Could you return every record below exactly as it stands, leaving out the pictures?

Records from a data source
[Start of section]
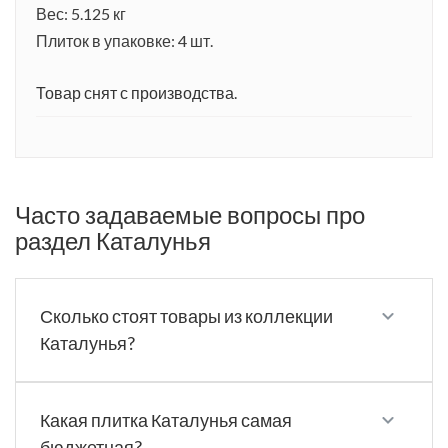
Вес: 5.125 кг
Плиток в упаковке: 4 шт.
Товар снят с производства.
Часто задаваемые вопросы про
раздел Каталунья
Сколько стоят товары из коллекции
Каталунья?
Какая плитка Каталунья самая
бюджетная?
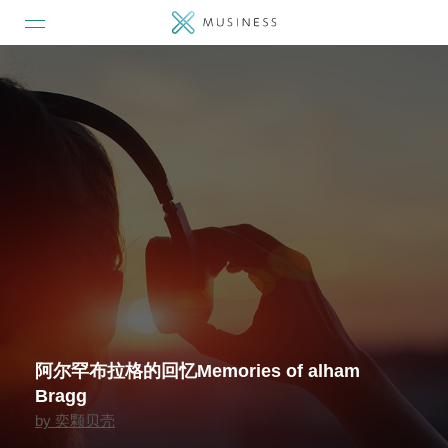
阿尔罕布拉格的回忆Memories of alham
Bragg
by
奕颗贝壳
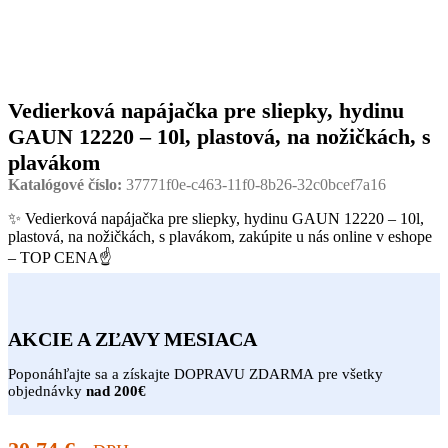
Vedierková napájačka pre sliepky, hydinu
GAUN 12220 – 10l, plastová, na nožičkách, s
plavákom
Katalógové číslo:
37771f0e-c463-11f0-8b26-32c0bcef7a16
✨ Vedierková napájačka pre sliepky, hydinu GAUN 12220 – 10l,
plastová, na nožičkách, s plavákom, zakúpite u nás online v eshope
– TOP CENA☝
AKCIE A ZĽAVY MESIACA
Poponáhľajte sa a získajte DOPRAVU ZDARMA pre všetky
objednávky
nad 200€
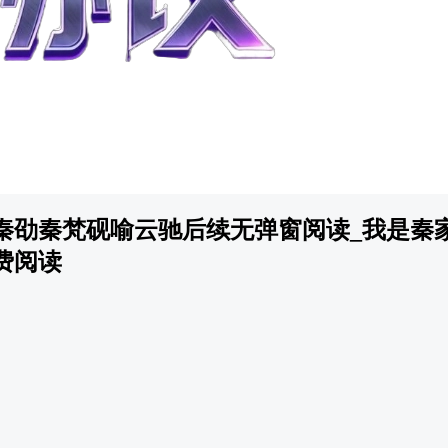
秦劭秦梵砚喻云驰后续无弹窗阅读_我是秦
费阅读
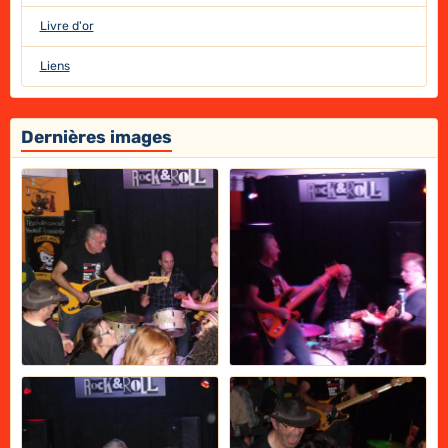
Livre d'or
Liens
Dernières images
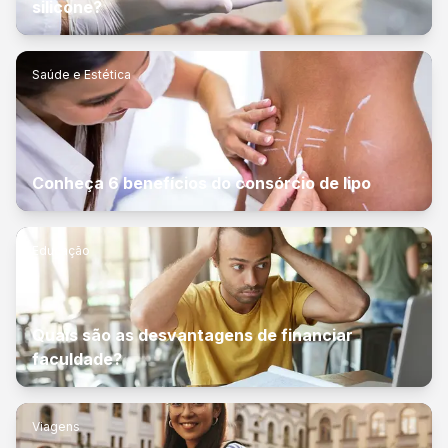
silicone?
Saúde e Estética
Conheça 6 benefícios do consórcio de lipo
Educação
Quais são as desvantagens de financiar
faculdade?
Viagens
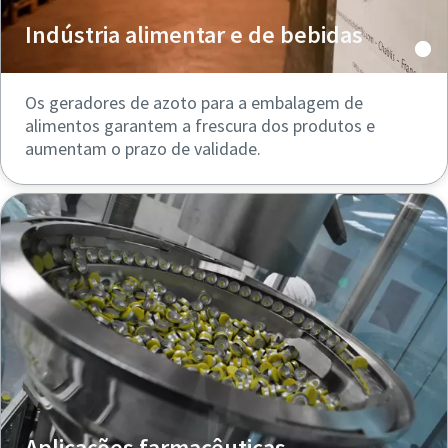
Indústria alimentar e de bebidas
Os geradores de azoto para a embalagem de
alimentos garantem a frescura dos produtos e
aumentam o prazo de validade.
Aplicações farmacêuticas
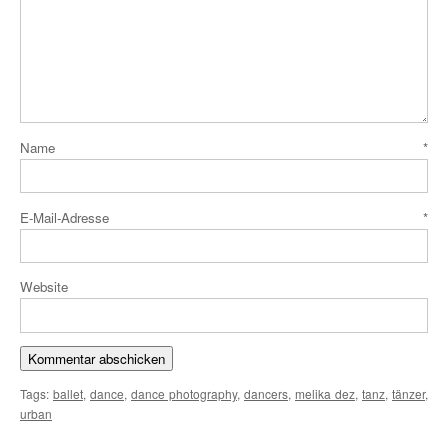
Name
*
E-Mail-Adresse
*
Website
Tags:
ballet
,
dance
,
dance photography
,
dancers
,
melika dez
,
tanz
,
tänzer
,
urban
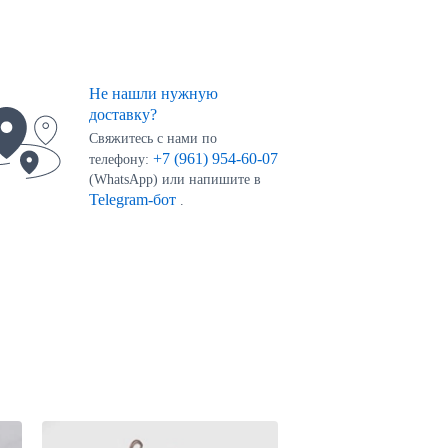
Не нашли нужную
доставку?
Свяжитесь с нами по
+7 (961) 954-60-07
телефону:
(WhatsApp) или напишите в
Telegram-бот
.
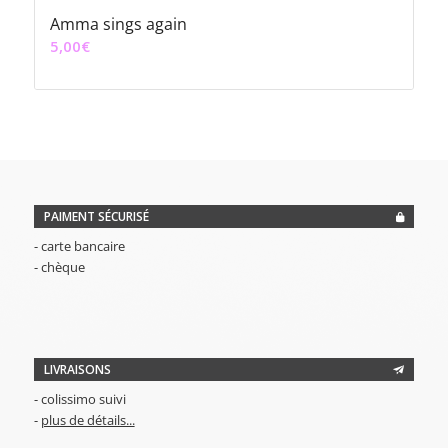
Amma sings again
5,00
€
PAIMENT SÉCURISÉ
- carte bancaire
- chèque
LIVRAISONS
- colissimo suivi
-
plus de détails...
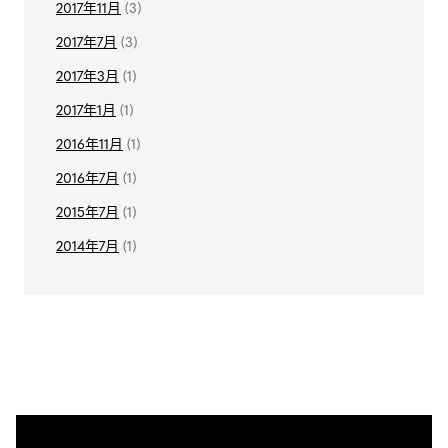
2017年11月
(3)
2017年7月
(3)
2017年3月
(1)
2017年1月
(1)
2016年11月
(1)
2016年7月
(1)
2015年7月
(1)
2014年7月
(1)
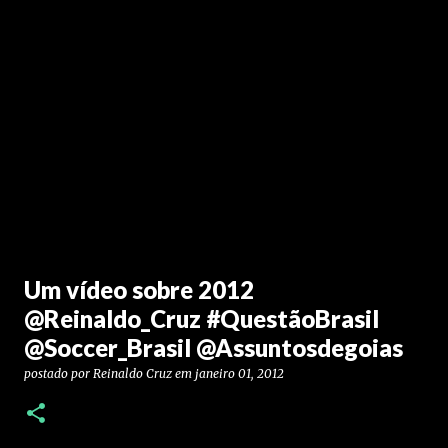
Um vídeo sobre 2012
@Reinaldo_Cruz #QuestãoBrasil
@Soccer_Brasil @Assuntosdegoias
postado por
Reinaldo Cruz
em
janeiro 01, 2012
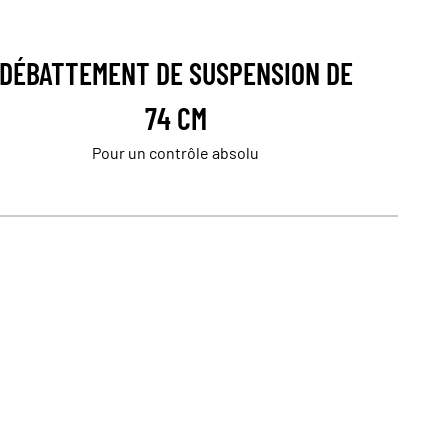
DÉBATTEMENT DE SUSPENSION DE
74 CM
Pour un contrôle absolu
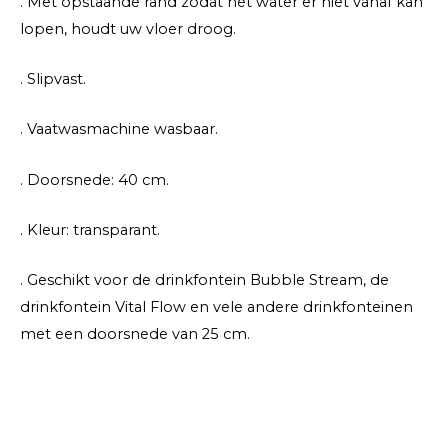
. Met opstaande rand zodat het water er niet vanaf kan
lopen, houdt uw vloer droog.
. Slipvast.
. Vaatwasmachine wasbaar.
. Doorsnede: 40 cm.
. Kleur: transparant.
. Geschikt voor de drinkfontein Bubble Stream, de
drinkfontein Vital Flow en vele andere drinkfonteinen
met een doorsnede van 25 cm.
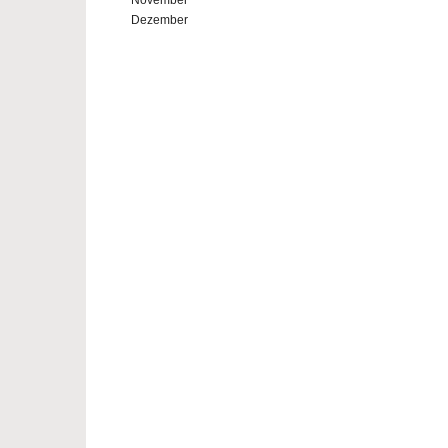
November
Dezember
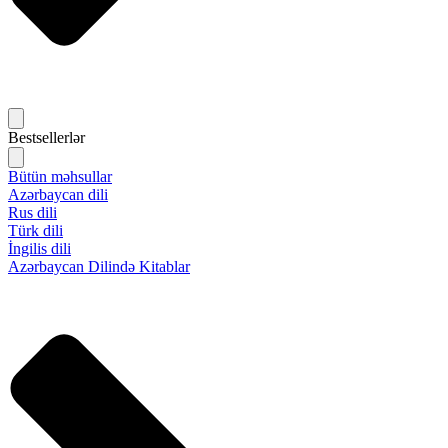
Bestsellerlər
Bütün məhsullar
Azərbaycan dili
Rus dili
Türk dili
İngilis dili
Azərbaycan Dilində Kitablar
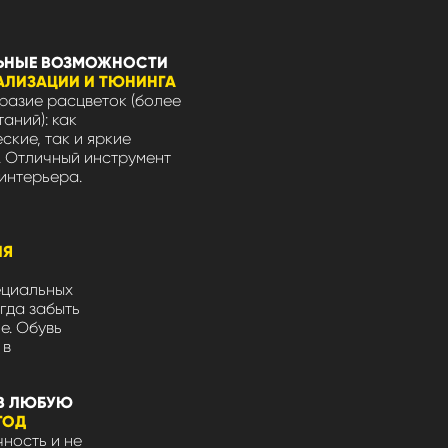
ЬНЫЕ ВОЗМОЖНОСТИ
АЛИЗАЦИИ И ТЮНИНГА
азие расцветок (более
таний): как
ские, так и яркие
 Отличный инструмент
интерьера.
ЛЯ
ециальных
гда забыть
не. Обувь
 в
В ЛЮБУЮ
ГОД
ность и не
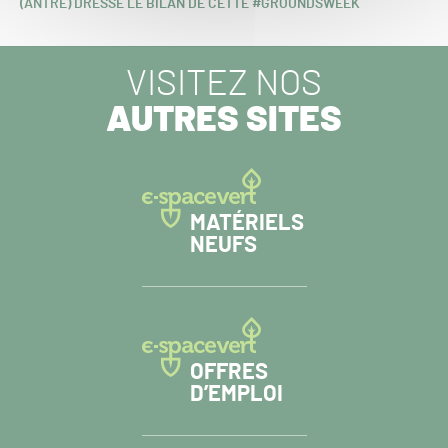
ARTICLE
(ANTRE) DRESSE LE BILAN DE CETTE #GROUNDSWEEK
SUIVANT :
VISITEZ NOS
AUTRES SITES
MATÉRIELS
NEUFS
OFFRES
D’EMPLOI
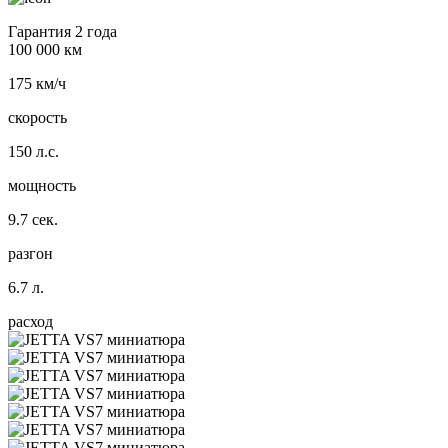
Гарантия 2 года
100 000 км
175 км/ч
скорость
150 л.с.
мощность
9.7 сек.
разгон
6.7 л.
расход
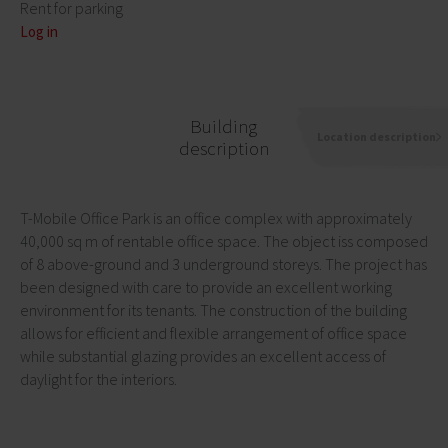
Rent for parking
Log in
Building
Location description
description
T-Mobile Office Park is an office complex with approximately
40,000 sq m of rentable office space. The object iss composed
of 8 above-ground and 3 underground storeys. The project has
been designed with care to provide an excellent working
environment for its tenants. The construction of the building
allows for efficient and flexible arrangement of office space
while substantial glazing provides an excellent access of
daylight for the interiors.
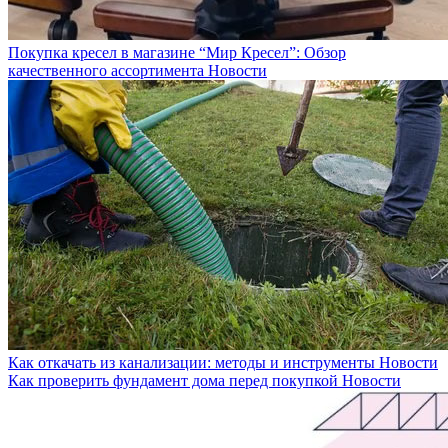
Покупка кресел в магазине “Мир Кресел”: Обзор
качественного ассортимента
Новости
Как откачать из канализации: методы и инструменты
Новости
Как проверить фундамент дома перед покупкой
Новости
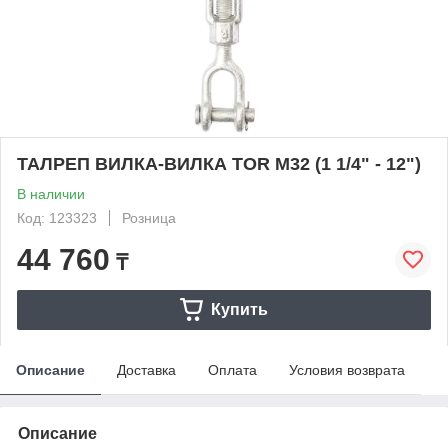
ТАЛРЕП ВИЛКА-ВИЛКА TOR М32 (1 1/4" - 12")
В наличии
Код: 123323
Розница
44 760
₸
Купить
Описание
Доставка
Оплата
Условия возврата
Описание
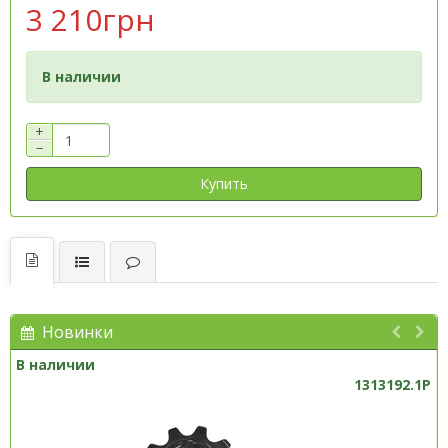
3 210грн
В наличии
+
−
Купить
Новинки
В наличии
1313192.1P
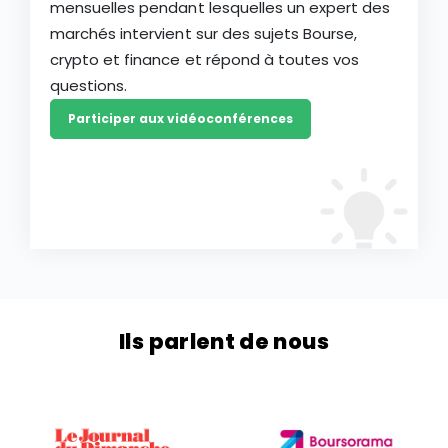
mensuelles pendant lesquelles un expert des
marchés intervient sur des sujets Bourse,
crypto et finance et répond à toutes vos
questions.
Participer aux vidéoconférences
Ils parlent de nous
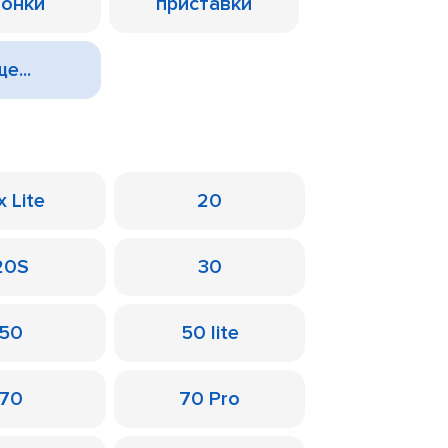
лонки
приставки
е...
x Lite
20
20S
30
50
50 lite
70
70 Pro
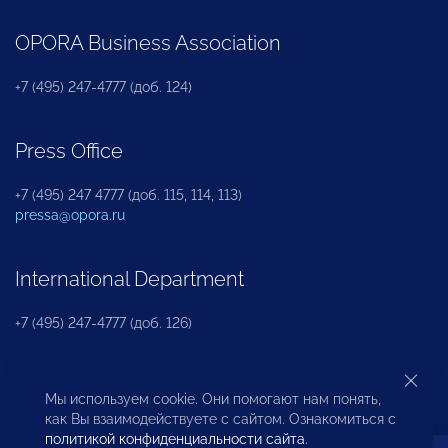
OPORA Business Association
+7 (495) 247-4777 (доб. 124)
Press Office
+7 (495) 247 4777 (доб. 115, 114, 113)
pressa@opora.ru
International Department
+7 (495) 247-4777 (доб. 126)
Business and Investment Rights Protection
Мы используем cookie. Они помогают нам понять,
Department
как Вы взаимодействуете с сайтом. Ознакомиться с
политикой конфиденциальности сайта
.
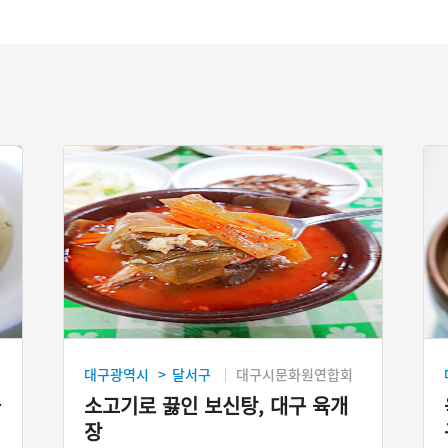
대구광역시
달서구
대구시문화원연합회
>
국
소고기로 끓인 보신탕, 대구 육개
장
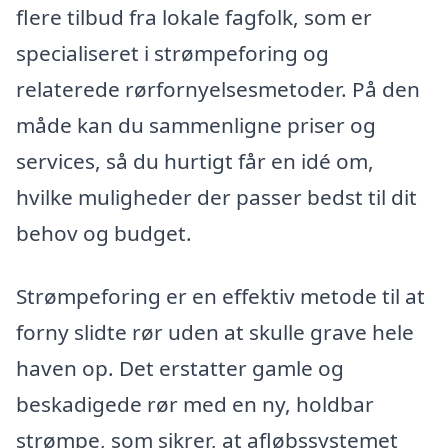
flere tilbud fra lokale fagfolk, som er
specialiseret i strømpeforing og
relaterede rørfornyelsesmetoder. På den
måde kan du sammenligne priser og
services, så du hurtigt får en idé om,
hvilke muligheder der passer bedst til dit
behov og budget.
Strømpeforing er en effektiv metode til at
forny slidte rør uden at skulle grave hele
haven op. Det erstatter gamle og
beskadigede rør med en ny, holdbar
strømpe, som sikrer, at afløbssystemet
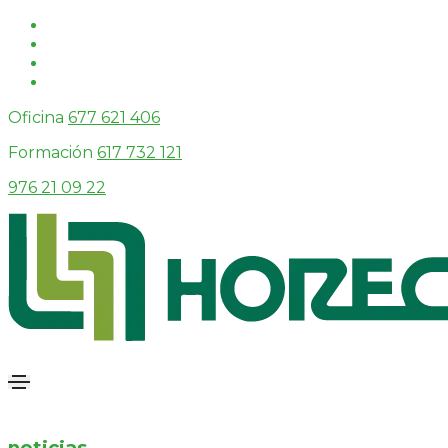
Oficina
677 621 406
Formación
617 732 121
976 21 09 22
noticias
[End of section]
**TASK SOLUTION:**
Вес: 5.125 кг
Плиток в упаковке: 4 шт.
Товар снят с производства.
Часто задаваемые вопросы про
раздел Каталунья
Сколько стоят товары из коллекции
Каталунья?
Какая плитка Каталунья самая
бюджетная?
阿尔罕布拉格的回忆Memories of alham
Bragg
by
奕颗贝壳
Vedierková napájačka pre sliepky, hydinu
GAUN 12220 – 10l, plastová, na nožičkách, s
plavákom
Katalógové číslo:
37771f0e-c463-11f0-8b26-32c0bcef7a16
✨ Vedierková napájačka pre sliepky, hydinu GAUN 12220 – 10l,
plastová, na nožičkách, s plavákom, zakúpite u nás online v eshope
– TOP CENA☝
AKCIE A ZĽAVY MESIACA
Poponáhľajte sa a získajte DOPRAVU ZDARMA pre všetky
objednávky
nad 200€
秦劭秦梵砚喻云驰后续无弹窗阅读_我是秦
费阅读
Livre d'or
Liens
Dernières images
silicone?
Saúde e Estética
Conheça 6 benefícios do consórcio de lipo
Educação
Quais são as desvantagens de financiar
faculdade?
Viagens
Indústria alimentar e de bebidas
Os geradores de azoto para a embalagem de
alimentos garantem a frescura dos produtos e
aumentam o prazo de validade.
Aplicações farmacêuticas
Name
*
E-Mail-Adresse
*
Website
Tags:
ballet
,
dance
,
dance photography
,
dancers
,
melika dez
,
tanz
,
tänzer
,
urban
Не нашли нужную
доставку?
Свяжитесь с нами по
+7 (961) 954-60-07
телефону:
(WhatsApp) или напишите в
Telegram-бот
.
Amma sings again
5,00
€
PAIMENT SÉCURISÉ
- carte bancaire
- chèque
LIVRAISONS
- colissimo suivi
-
plus de détails...
2017年11月
(3)
2017年7月
(3)
2017年3月
(1)
2017年1月
(1)
2016年11月
(1)
2016年7月
(1)
2015年7月
(1)
2014年7月
(1)
Um vídeo sobre 2012
@Reinaldo_Cruz #QuestãoBrasil
@Soccer_Brasil @Assuntosdegoias
postado por
Reinaldo Cruz
em
janeiro 01, 2012
DÉBATTEMENT DE SUSPENSION DE
74 CM
Pour un contrôle absolu
. Met opstaande rand zodat het water er niet vanaf kan
lopen, houdt uw vloer droog.
. Slipvast.
. Vaatwasmachine wasbaar.
. Doorsnede: 40 cm.
. Kleur: transparant.
. Geschikt voor de drinkfontein Bubble Stream, de
drinkfontein Vital Flow en vele andere drinkfonteinen
met een doorsnede van 25 cm.
November
Dezember
Bestsellerlər
Bütün məhsullar
Azərbaycan dili
Rus dili
Türk dili
İngilis dili
Azərbaycan Dilində Kitablar
ЬНЫЕ ВОЗМОЖНОСТИ
АЛИЗАЦИИ И ТЮНИНГА
азие расцветок (более
таний): как
ские, так и яркие
 Отличный инструмент
интерьера.
ЛЯ
ециальных
гда забыть
не. Обувь
 в
В ЛЮБУЮ
ГОД
ность и не
ARTICLE
(ANTRE) DRESSE LE BILAN DE CETTE #GROUNDSWEEK
SUIVANT :
VISITEZ NOS
AUTRES SITES
MATÉRIELS
NEUFS
OFFRES
D’EMPLOI
Гарантия 2 года
100 000 км
175 км/ч
скорость
150 л.с.
мощность
9.7 сек.
разгон
6.7 л.
расход
Rent for parking
Log in
Building
Location description
description
T-Mobile Office Park is an office complex with approximately
40,000 sq m of rentable office space. The object iss composed
of 8 above-ground and 3 underground storeys. The project has
been designed with care to provide an excellent working
environment for its tenants. The construction of the building
allows for efficient and flexible arrangement of office space
while substantial glazing provides an excellent access of
daylight for the interiors.
Покупка кресел в магазине “Мир Кресел”: Обзор
качественного ассортимента
Новости
Как откачать из канализации: методы и инструменты
Новости
Как проверить фундамент дома перед покупкой
Новости
ТАЛРЕП ВИЛКА-ВИЛКА TOR М32 (1 1/4" - 12")
В наличии
Код: 123323
Розница
44 760
₸
Купить
Описание
Доставка
Оплата
Условия возврата
Описание
3 210грн
В наличии
+
−
Купить
Новинки
В наличии
1313192.1P
mensuelles pendant lesquelles un expert des
marchés intervient sur des sujets Bourse,
crypto et finance et répond à toutes vos
questions.
Participer aux vidéoconférences
Ils parlent de nous
лонки
приставки
е...
x Lite
20
20S
30
50
50 lite
70
70 Pro
OPORA Business Association
+7 (495) 247-4777 (доб. 124)
Press Office
+7 (495) 247 4777 (доб. 115, 114, 113)
pressa@opora.ru
International Department
+7 (495) 247-4777 (доб. 126)
Business and Investment Rights Protection
Мы используем cookie. Они помогают нам понять,
Department
как Вы взаимодействуете с сайтом. Ознакомиться с
политикой конфиденциальности сайта
.
대구광역시
달서구
대구시문화원연합회
>
국
소고기로 끓인 보신탕, 대구 육개
장
flere tilbud fra lokale fagfolk, som er
specialiseret i strømpeforing og
relaterede rørfornyelsesmetoder. På den
måde kan du sammenligne priser og
services, så du hurtigt får en idé om,
hvilke muligheder der passer bedst til dit
behov og budget.
Strømpeforing er en effektiv metode til at
forny slidte rør uden at skulle grave hele
haven op. Det erstatter gamle og
beskadigede rør med en ny, holdbar
strømpe, som sikrer, at afløbssystemet
Oficina
677 621 406
Formación
617 732 121
976 21 09 22
noticias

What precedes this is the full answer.